Pattern D: XOR for unique elements

Use when: every element appears twice except one.

Invariant: x ^ x = 0 and x ^ 0 = x.

Skeleton:

ans = 0
for x in nums: ans ^= x
return ans

Problems:

• single-number.

Pattern E: Bit counts mod k

Use when: every element appears k times except one.

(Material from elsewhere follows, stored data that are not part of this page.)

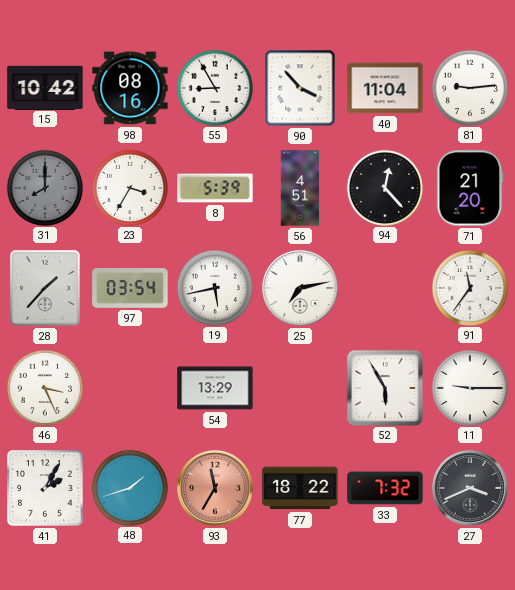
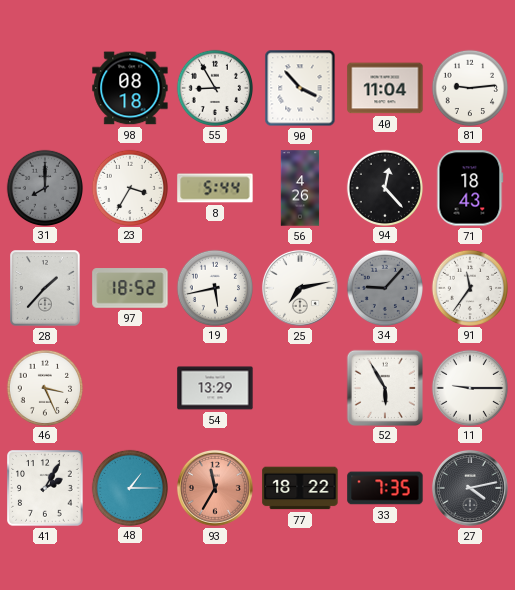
15: 10:42 -> none
98: 08:16 -> 08:18
8: 5:39 -> 5:44
56: 4:51 -> 4:26
71: 21:20 -> 18:43
97: 03:54 -> 18:52
34: none -> 9:07
48: 1:42 -> 1:15
33: 7:32 -> 7:35
27: 3:41 -> 4:13
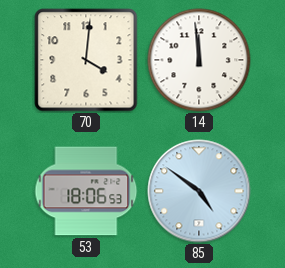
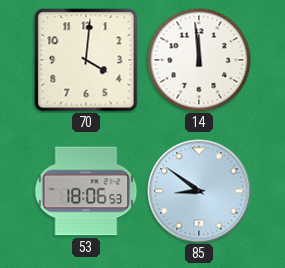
85: 4:51 -> 8:51
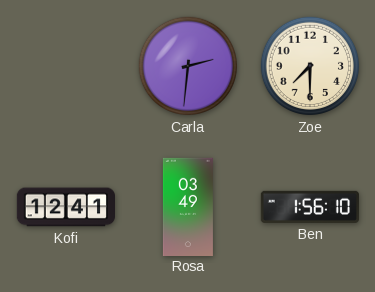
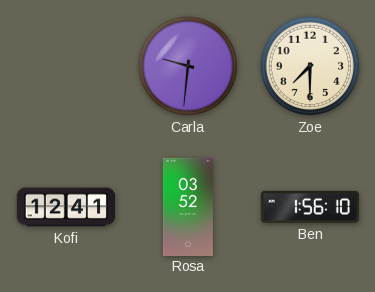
Carla: 2:31 -> 9:31
Rosa: 03:49 -> 03:52
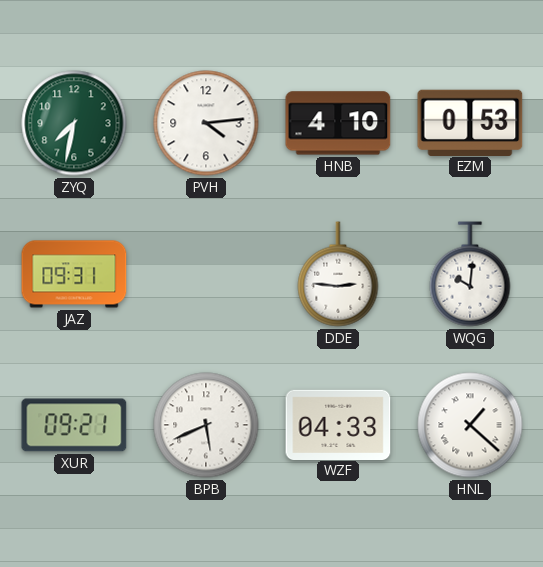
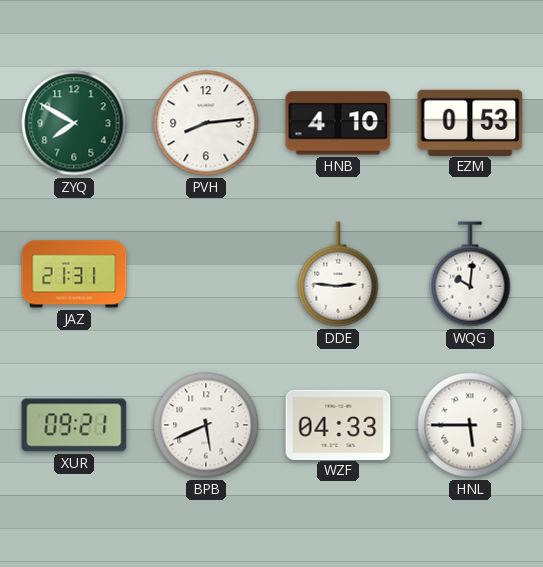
ZYQ: 7:32 -> 7:50
PVH: 4:14 -> 8:14
JAZ: 09:31 -> 21:31
HNL: 1:22 -> 5:45
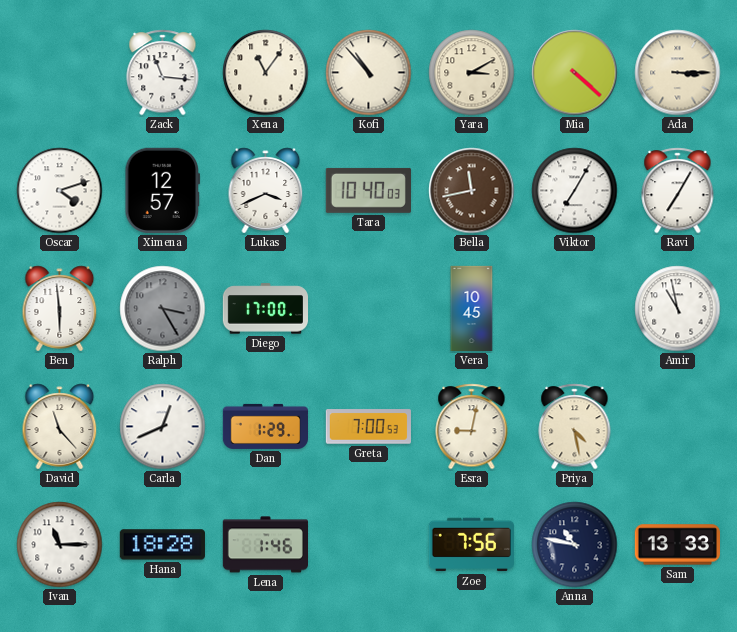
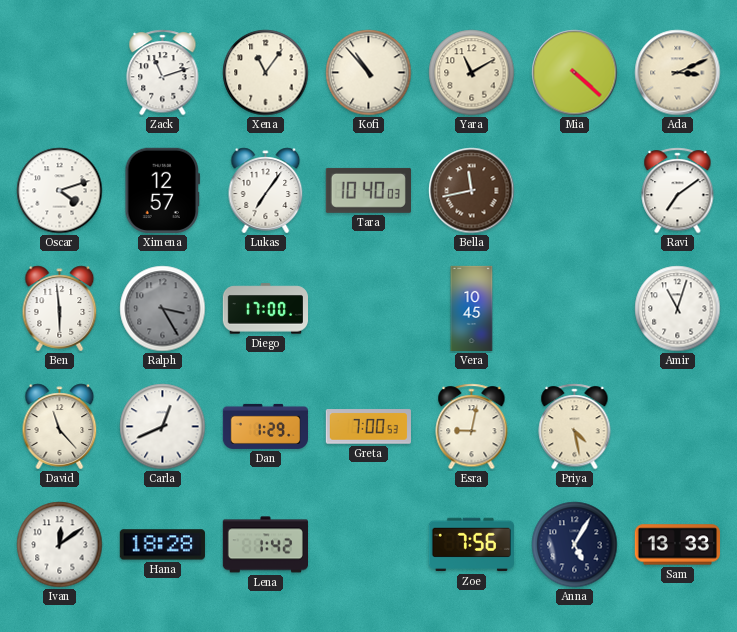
Zack: 11:16 -> 11:12
Yara: 3:10 -> 11:10
Ada: 3:15 -> 3:11
Lukas: 3:41 -> 7:06
Viktor: 7:05 -> none
Ravi: 7:05 -> 7:09
Amir: 10:58 -> 11:03
Ivan: 11:15 -> 12:09
Lena: 1:46 -> 1:42
Anna: 10:47 -> 5:05
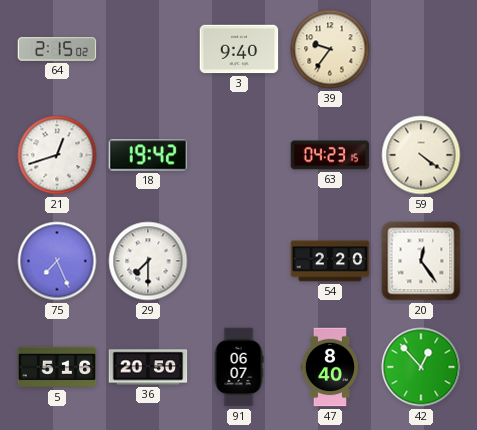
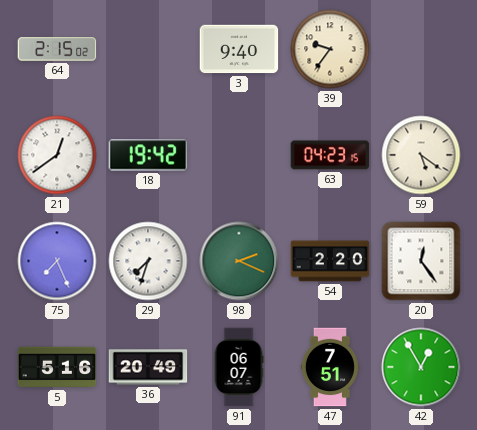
21: 12:42 -> 12:39
59: 4:21 -> 5:21
29: 7:30 -> 7:33
98: none -> 2:19
36: 20:50 -> 20:49
47: 8:40 -> 7:51
42: 12:53 -> 12:55
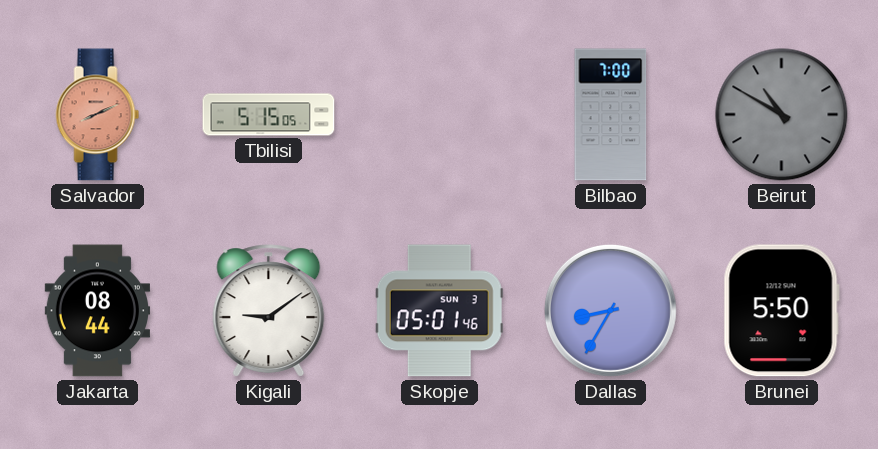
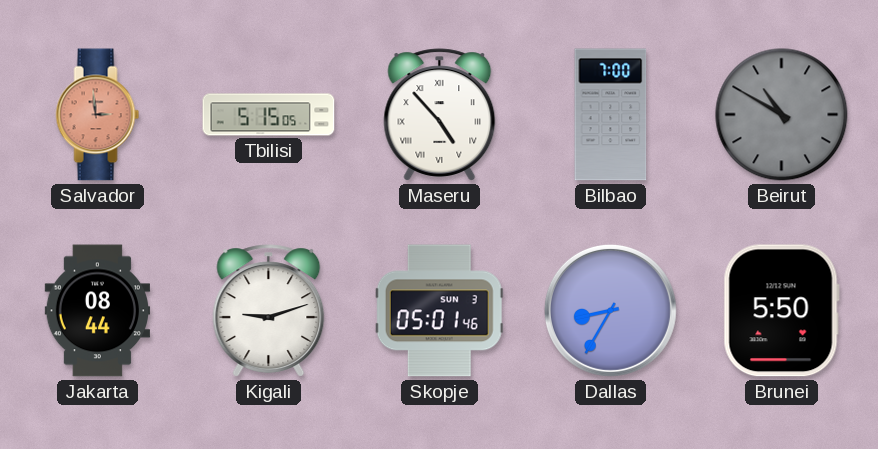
Salvador: 8:11 -> 2:59
Maseru: none -> 4:53
Kigali: 9:09 -> 9:12
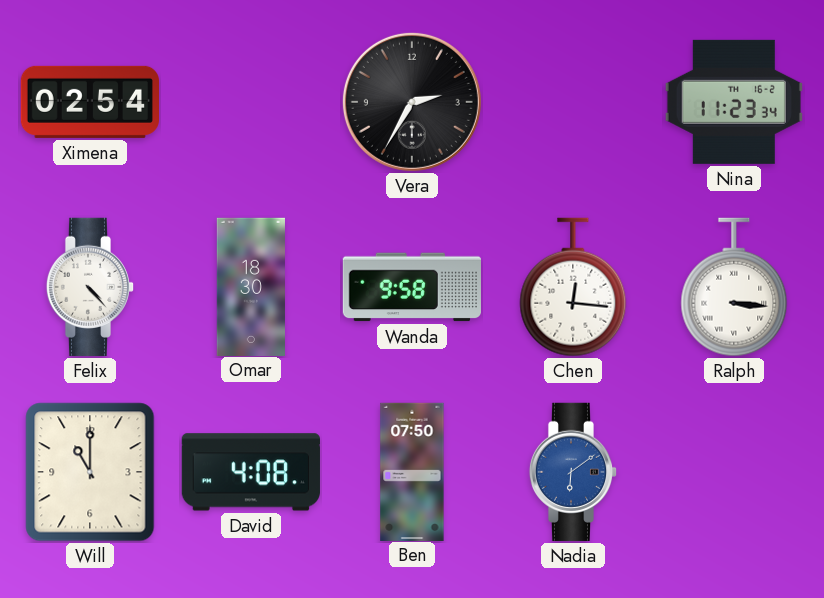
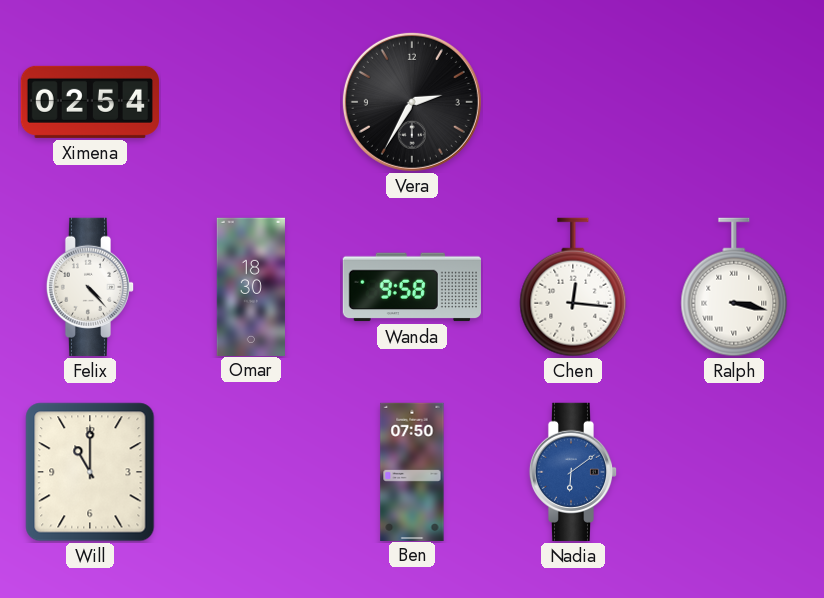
Nina: 11:23 -> none
Ralph: 3:16 -> 3:17
David: 4:08 -> none
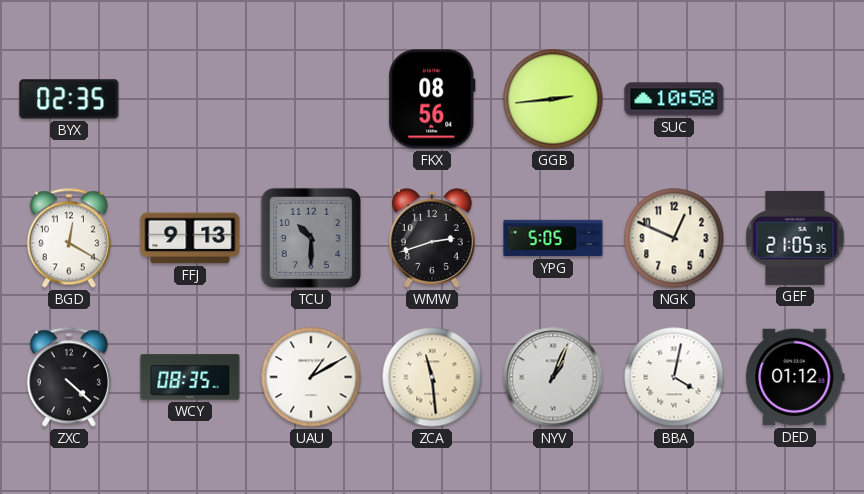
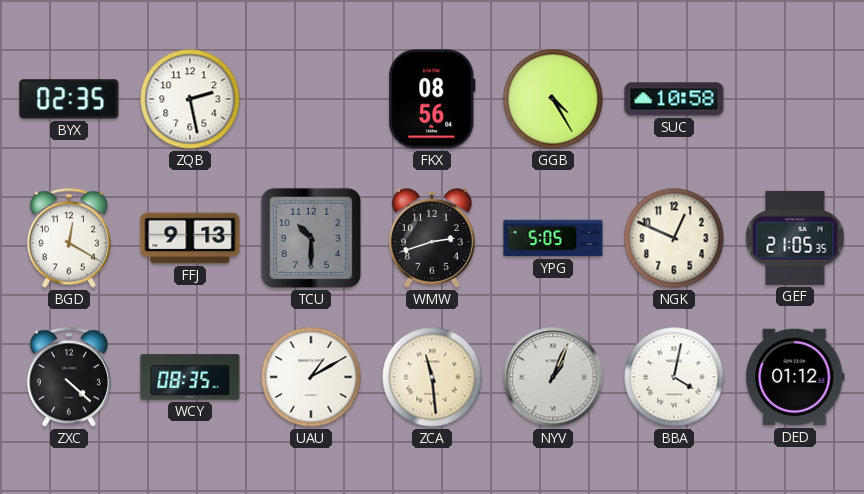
ZQB: none -> 2:28
GGB: 2:44 -> 4:25
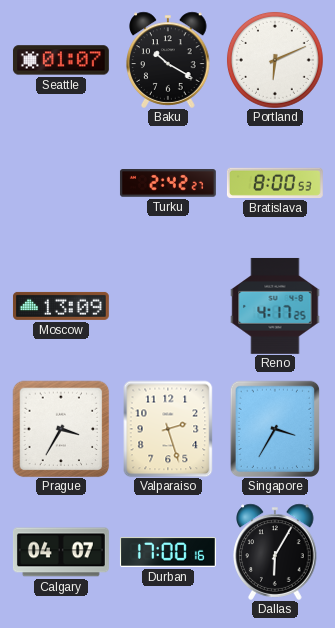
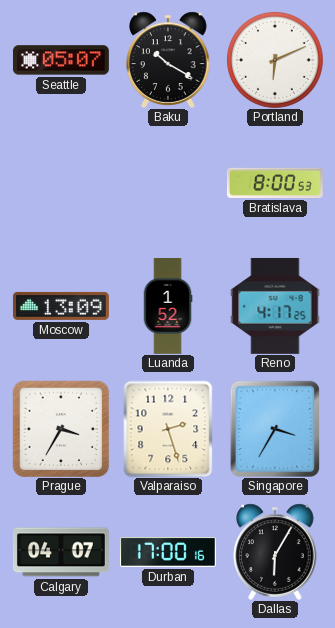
Seattle: 01:07 -> 05:07
Turku: 2:42 -> none
Luanda: none -> 1:52
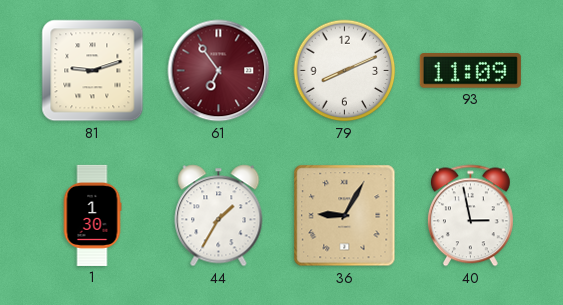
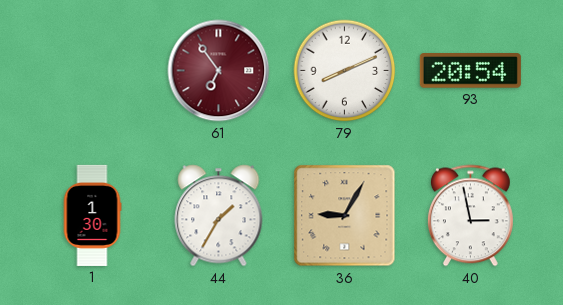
81: 9:12 -> none
93: 11:09 -> 20:54
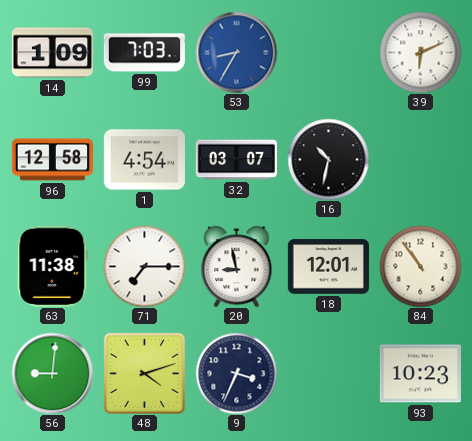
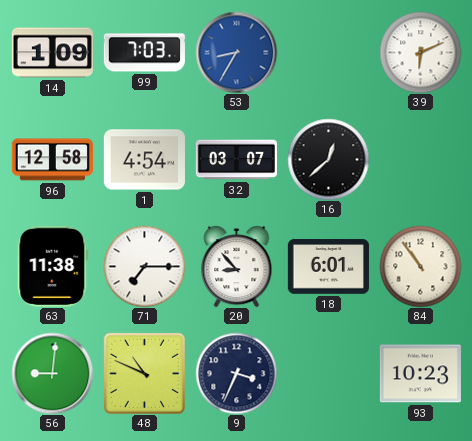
16: 10:32 -> 12:38
20: 8:58 -> 8:53
18: 12:01 -> 6:01
48: 4:12 -> 10:49
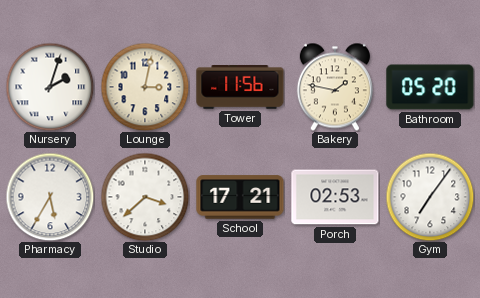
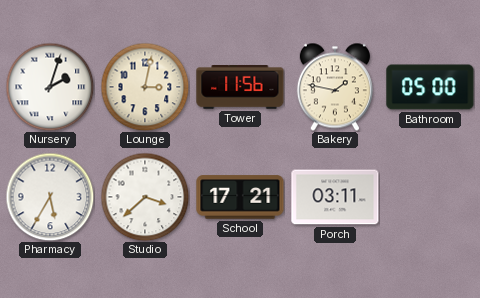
Bathroom: 05:20 -> 05:00
Porch: 02:53 -> 03:11
Gym: 7:06 -> none
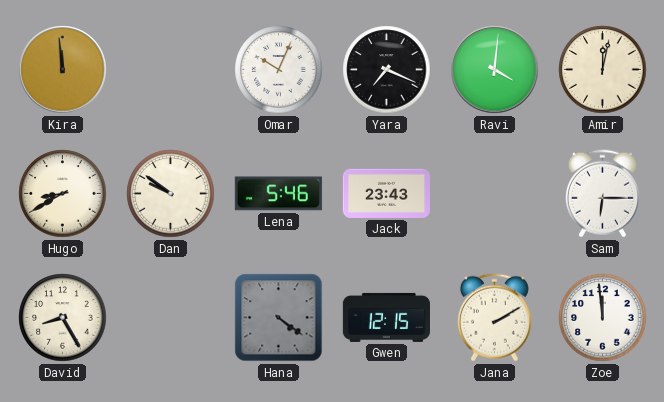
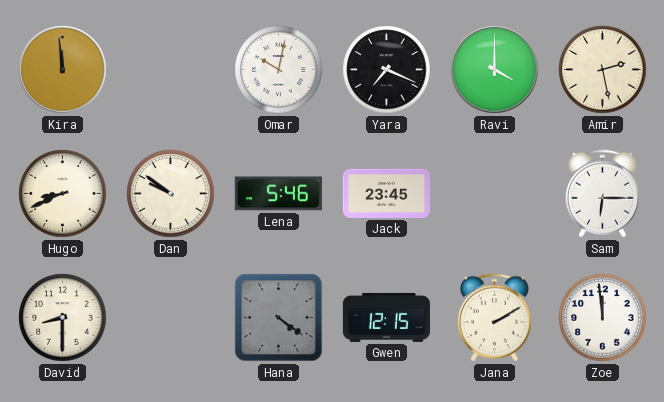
Omar: 10:04 -> 10:02
Ravi: 4:01 -> 4:00
Amir: 12:02 -> 2:28
Hugo: 8:40 -> 8:41
Jack: 23:43 -> 23:45
David: 8:25 -> 8:30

Invariant: for each bit, count % k gives the unique element's bit.

Skeleton:

counts[32] = 0
for x in nums:
    for b in 0..31:
        if (x >> b) & 1: counts[b]++
ans = 0
for b in 0..31:
    if counts[b] % 3 != 0: ans |= (1 << b)

Problems:

• single-number-ii.

Pattern F: Range AND by common prefix

Use when: you AND all numbers in [m, n].

Invariant: differing low bits vanish; only the common prefix survives.

Skeleton:

shift = 0
while m != n:
    m >>= 1
    n >>= 1
    shift++
return m << shift

Problems:

• bitwise-and-of-numbers-range.

When to use Bit Manipulation (checklist)

• The problem mentions bits, parity, or powers of two.
• You can encode state or count occurrences per bit.

Common failures (checklist)

• Mixing signed and unsigned shifts.
• Forgetting fixed width (32-bit) constraints.
• Not handling negative values in bit count reconstructions.

Problem mapping

• add-binary: bit-wise addition with carry.
• reverse-bits: fixed-width reversal.
• number-of-1-bits: n & (n-1) loop.
• single-number: XOR fold.
• single-number-ii: bit counts mod 3.
• bitwise-and-of-numbers-range: shift to common prefix.